世界トップオペレーターと言われるのもダイレクトに政治が直結しているからです。
チャンギ空港は政府が100%出資するファンドの子会社なので国の意向がそのまま反映されます。
例えば日本の航空局は霞が関にあります。
空港や航空会社が航空局に用事がある場合には霞が関まで足を運ばなくてはいけません。
一方、チャンギ空港では空港内にシンガポール政府の航空局があります。
航空局の目が空港の隅々まで行き渡ることで、現在の高い評価へつながっているのです。
チャンギ空港はこの世界一の空港経営ノウハウを世界に輸出しはじめています。
もちろん人気の理由はチャンギ航空の豪華な施設にもありますが
その人気の下支えをしているのが洗練されたサービス力にあります。
例えばスタッフの教育についてです。
チャンギ空港では従業員用の廊下に従業員の顔写真が貼られています。
これは利用者からの評価が高かった職員の写真で、毎週表彰が行われます。
年間トップに輝いた職員は大きなポスターで顔写真が張り出されて評価されます。
自分たちのサービスが目に見える形で評価されることでスタッフ同士が切磋琢磨するという形です。
この評価が行われるシステムも面白いです。
チャンギ空港ではいたるところにタッチパネルが設置されています。
例えばトイレでは出入り口の壁にトイレの感想が投稿できるタッチパネルがあります。
トイレを使ったあとに、5段階でトイレの使用感を評価できます。
空港の利用者はサービスに満足した時、不満に思った時にその場で評価がくだせます。
そしてその持ち場を担当している従業員の評価に直結し、ボーナスに反映されます。
これはチャンギ空港が始めたシステムですが、同様の評価システムは世界の空港に広まりつつあります。

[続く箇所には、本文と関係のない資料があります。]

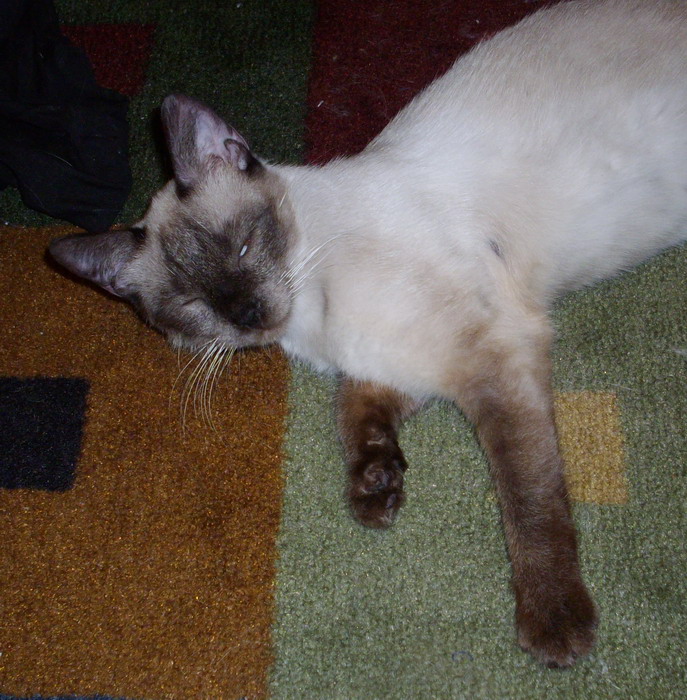 Find the location of `brown rug`. brown rug is located at coordinates (187, 495). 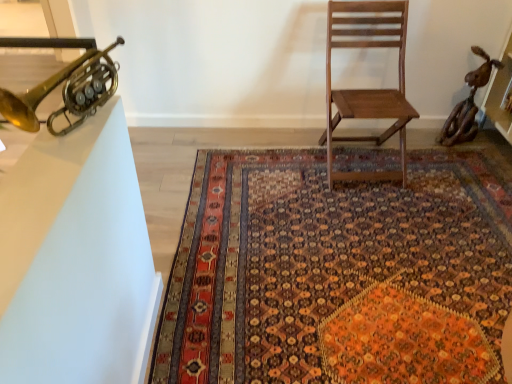 Question: Is white glossy table at left bigger or smaller than gold brass trumpet at upper left?

Choices:
 (A) big
 (B) small

Answer: (B)

Question: In terms of height, does white glossy table at left look taller or shorter compared to gold brass trumpet at upper left?

Choices:
 (A) short
 (B) tall

Answer: (A)

Question: Which is farther from the white glossy table at left?

Choices:
 (A) wooden chair at center
 (B) gold brass trumpet at upper left
 (C) carpet with intricate patterns at center

Answer: (A)

Question: Which object is positioned farthest from the wooden chair at center?

Choices:
 (A) white glossy table at left
 (B) gold brass trumpet at upper left
 (C) carpet with intricate patterns at center

Answer: (B) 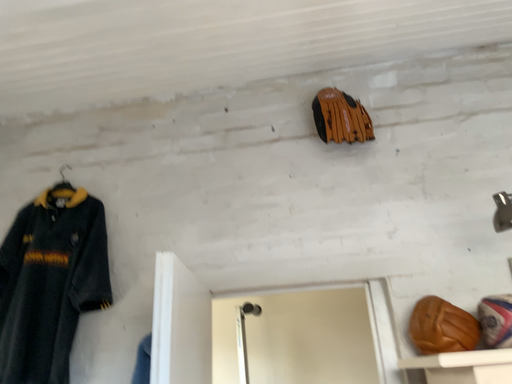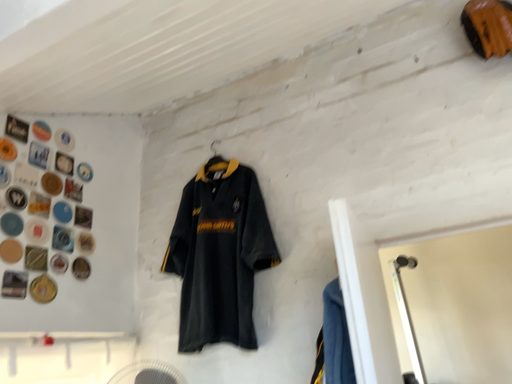 Question: Which way did the camera rotate in the video?

Choices:
 (A) rotated upward
 (B) rotated downward

Answer: (B) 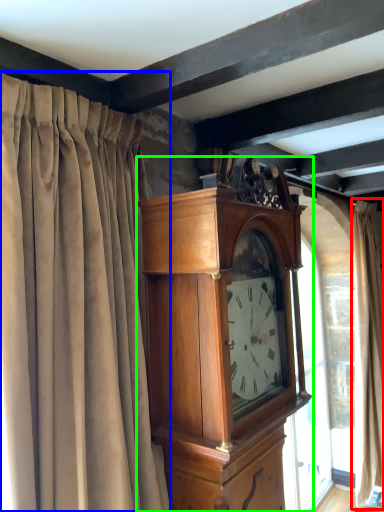 Question: Considering the real-world distances, which object is farthest from curtain (highlighted by a red box)? curtain (highlighted by a blue box) or wall clock (highlighted by a green box)?

Choices:
 (A) curtain
 (B) wall clock

Answer: (A) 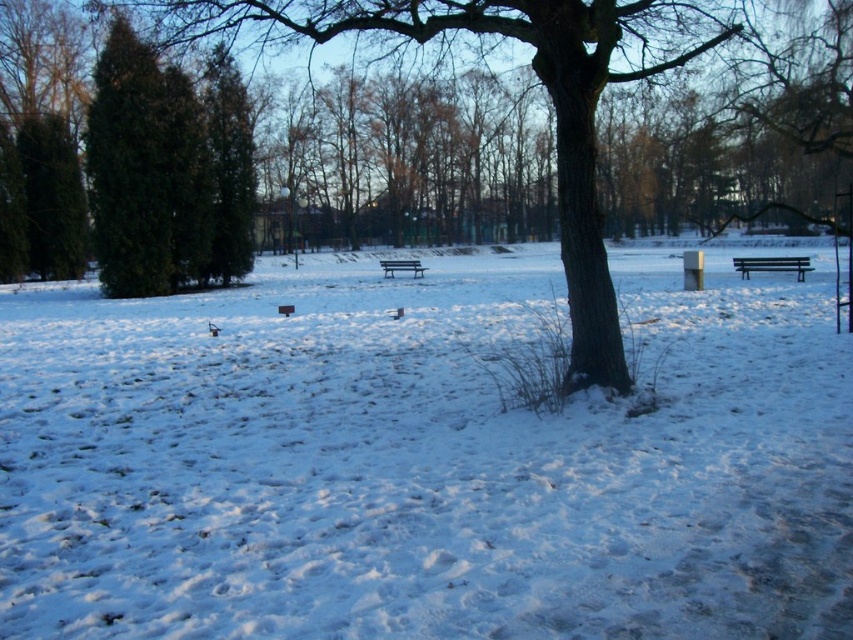 You are planning to take a photo of the brown rough tree trunk at center and the wooden bench at center from a distance. Which object will appear larger in the photo?

The brown rough tree trunk at center will appear larger in the photo because it is taller than the wooden bench at center.

You are standing at the edge of the park and want to sit on one of the wooden benches. If you first walk towards the wooden bench at right and then decide to move to the wooden bench at center, which direction should you walk relative to your current position?

Since the wooden bench at right is in front of the wooden bench at center, you should walk towards the wooden bench at center by moving behind the wooden bench at right. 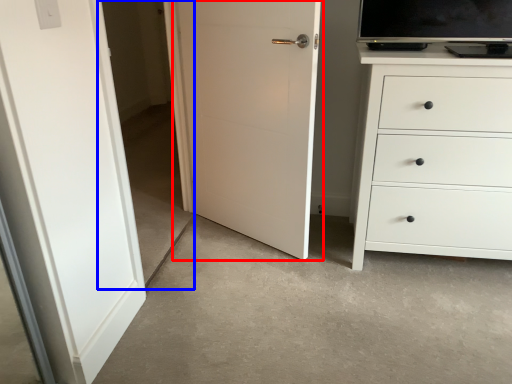 Question: Which object is closer to the camera taking this photo, door (highlighted by a red box) or glass door (highlighted by a blue box)?

Choices:
 (A) door
 (B) glass door

Answer: (B) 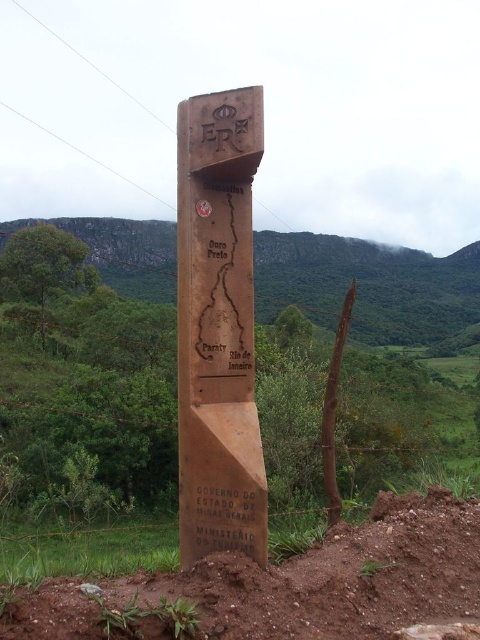 Question: Which of these objects is positioned farthest from the brown soil at lower center?

Choices:
 (A) wooden signpost at center
 (B) black matte text at lower center
 (C) brown wooden signpost at center

Answer: (C)

Question: Which object appears closest to the camera in this image?

Choices:
 (A) brown soil at lower center
 (B) brown wooden signpost at center
 (C) wooden signpost at center

Answer: (A)

Question: Is wooden signpost at center above black matte text at lower center?

Choices:
 (A) yes
 (B) no

Answer: (A)

Question: Can you confirm if brown soil at lower center is positioned to the left of black matte text at lower center?

Choices:
 (A) yes
 (B) no

Answer: (B)

Question: Which of the following is the closest to the observer?

Choices:
 (A) brown wooden signpost at center
 (B) brown soil at lower center

Answer: (B)

Question: Where is wooden signpost at center located in relation to black matte text at lower center in the image?

Choices:
 (A) below
 (B) above

Answer: (B) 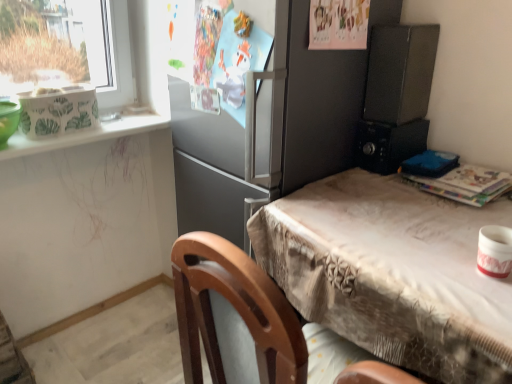 Question: Is white glossy window sill at upper left wider than satin gray refrigerator at center?

Choices:
 (A) no
 (B) yes

Answer: (A)

Question: Is white glossy window sill at upper left outside of satin gray refrigerator at center?

Choices:
 (A) yes
 (B) no

Answer: (A)

Question: Does white glossy window sill at upper left turn towards satin gray refrigerator at center?

Choices:
 (A) no
 (B) yes

Answer: (A)

Question: Considering the relative positions of white glossy window sill at upper left and satin gray refrigerator at center in the image provided, is white glossy window sill at upper left to the right of satin gray refrigerator at center from the viewer's perspective?

Choices:
 (A) no
 (B) yes

Answer: (A)

Question: Is white glossy window sill at upper left in front of satin gray refrigerator at center?

Choices:
 (A) no
 (B) yes

Answer: (A)

Question: From the image's perspective, is white glossy window sill at upper left beneath satin gray refrigerator at center?

Choices:
 (A) yes
 (B) no

Answer: (B)

Question: Considering the relative sizes of black plastic microwave at right, which appears as the 1th appliance when viewed from the back, and matte black microwave at upper right, positioned as the 3th appliance in bottom-to-top order, in the image provided, is black plastic microwave at right, which appears as the 1th appliance when viewed from the back, smaller than matte black microwave at upper right, positioned as the 3th appliance in bottom-to-top order,?

Choices:
 (A) yes
 (B) no

Answer: (A)

Question: Is black plastic microwave at right, which appears as the 1th appliance when viewed from the back, thinner than matte black microwave at upper right, placed as the second appliance when sorted from back to front?

Choices:
 (A) yes
 (B) no

Answer: (B)

Question: Is black plastic microwave at right, which is the second appliance in bottom-to-top order, placed right next to matte black microwave at upper right, positioned as the 3th appliance in bottom-to-top order?

Choices:
 (A) yes
 (B) no

Answer: (B)

Question: From the image's perspective, is black plastic microwave at right, which is the second appliance in bottom-to-top order, located beneath matte black microwave at upper right, positioned as the 3th appliance in bottom-to-top order?

Choices:
 (A) yes
 (B) no

Answer: (A)

Question: Would you say matte black microwave at upper right, positioned as the 3th appliance in bottom-to-top order, is part of black plastic microwave at right, which appears as the 1th appliance when viewed from the back,'s contents?

Choices:
 (A) yes
 (B) no

Answer: (B)

Question: Is black plastic microwave at right, which is the second appliance in bottom-to-top order, positioned with its back to matte black microwave at upper right, the first appliance when ordered from top to bottom?

Choices:
 (A) yes
 (B) no

Answer: (B)

Question: Is black plastic microwave at right, which is the second appliance in top-to-bottom order, facing away from satin gray refrigerator at center?

Choices:
 (A) no
 (B) yes

Answer: (A)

例えばイギリスのヒースロー空港でも同様のシステムを導入しています。
スタッフからすれば良い仕事をすればするほど評価されて報酬が上がるので働く意欲が高まります。
これが結果としてサービス向上に役立つというわけです。
チャンギ空港のホスタビリティが凄いのは、空港のサイネージについても同様です。
初めてチャンギ空港を利用するいろいろな国の人が迷いなく目的の場所にたどり着けるように
アイコンは文字が読めなくてもわかりやすくシンプルになっており、誰に尋ねること無くストレスなく空港内を歩けるように工夫されています。
日本のサイネージは親切丁寧に様々な言語で表記されていますが
余計にごちゃごちゃしてしまいわかりにくくなっている側面があります。
シンプルに徹することで余計な情報に惑わされる必要が無いというのは逆転の発想ではないでしょうか。